Records provided:
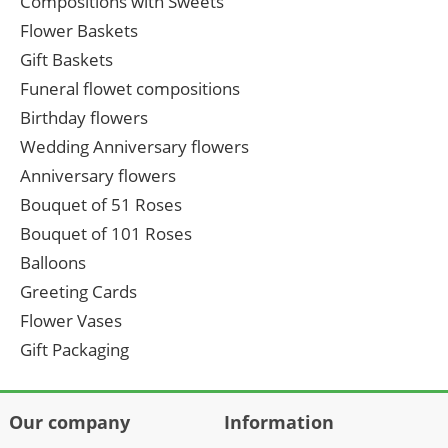
Compositions with Sweets
Flower Baskets
Gift Baskets
Funeral flowet compositions
Birthday flowers
Wedding Anniversary flowers
Anniversary flowers
Bouquet of 51 Roses
Bouquet of 101 Roses
Balloons
Greeting Cards
Flower Vases
Gift Packaging
Our company
Information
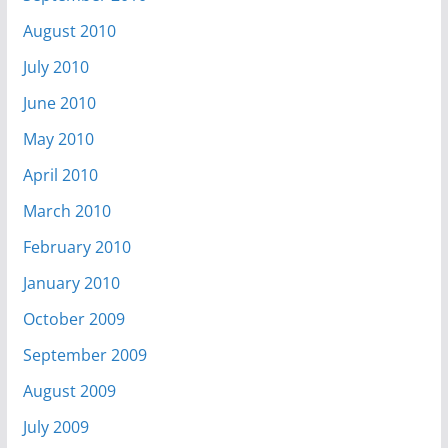
August 2010
July 2010
June 2010
May 2010
April 2010
March 2010
February 2010
January 2010
October 2009
September 2009
August 2009
July 2009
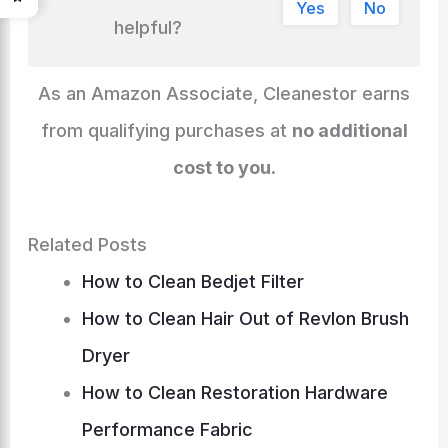
gr
e
di
l
e
Yes
No
n
o
n
s
p
h
helpful?
a
dI
t
k
o
g
p
at
m
n
k
er
As an Amazon Associate, Cleanestor earns
from qualifying purchases at
no additional
cost to you
.
Related Posts
How to Clean Bedjet Filter
How to Clean Hair Out of Revlon Brush
Dryer
How to Clean Restoration Hardware
Performance Fabric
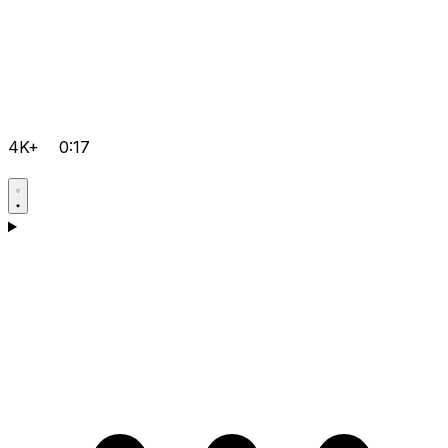
4K+
0:17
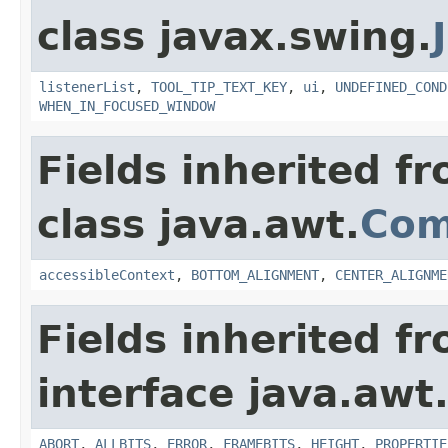
class javax.swing.
listenerList
,
TOOL_TIP_TEXT_KEY
,
ui
,
UNDEFINED_COND
WHEN_IN_FOCUSED_WINDOW
Fields inherited f
class java.awt.
Com
accessibleContext
,
BOTTOM_ALIGNMENT
,
CENTER_ALIGNME
Fields inherited f
interface java.awt
ABORT
,
ALLBITS
,
ERROR
,
FRAMEBITS
,
HEIGHT
,
PROPERTIE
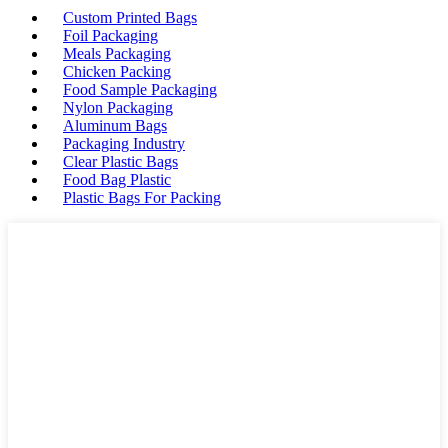
Custom Printed Bags
Foil Packaging
Meals Packaging
Chicken Packing
Food Sample Packaging
Nylon Packaging
Aluminum Bags
Packaging Industry
Clear Plastic Bags
Food Bag Plastic
Plastic Bags For Packing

Task to carry out: Return all records exactly as they stand above, except for pictures.

Solution for this exercise:
Compositions with Sweets
Flower Baskets
Gift Baskets
Funeral flowet compositions
Birthday flowers
Wedding Anniversary flowers
Anniversary flowers
Bouquet of 51 Roses
Bouquet of 101 Roses
Balloons
Greeting Cards
Flower Vases
Gift Packaging
Our company
Information
August 2010
July 2010
June 2010
May 2010
April 2010
March 2010
February 2010
January 2010
October 2009
September 2009
August 2009
July 2009
gr
e
di
l
e
Yes
No
n
o
n
s
p
h
helpful?
a
dI
t
k
o
g
p
at
m
n
k
er
As an Amazon Associate, Cleanestor earns
from qualifying purchases at
no additional
cost to you
.
Related Posts
How to Clean Bedjet Filter
How to Clean Hair Out of Revlon Brush
Dryer
How to Clean Restoration Hardware
Performance Fabric
4K+
0:17
class javax.swing.
listenerList
,
TOOL_TIP_TEXT_KEY
,
ui
,
UNDEFINED_COND
WHEN_IN_FOCUSED_WINDOW
Fields inherited f
class java.awt.
Com
accessibleContext
,
BOTTOM_ALIGNMENT
,
CENTER_ALIGNME
Fields inherited f
interface java.awt
ABORT
,
ALLBITS
,
ERROR
,
FRAMEBITS
,
HEIGHT
,
PROPERTIE
Custom Printed Bags
Foil Packaging
Meals Packaging
Chicken Packing
Food Sample Packaging
Nylon Packaging
Aluminum Bags
Packaging Industry
Clear Plastic Bags
Food Bag Plastic
Plastic Bags For Packing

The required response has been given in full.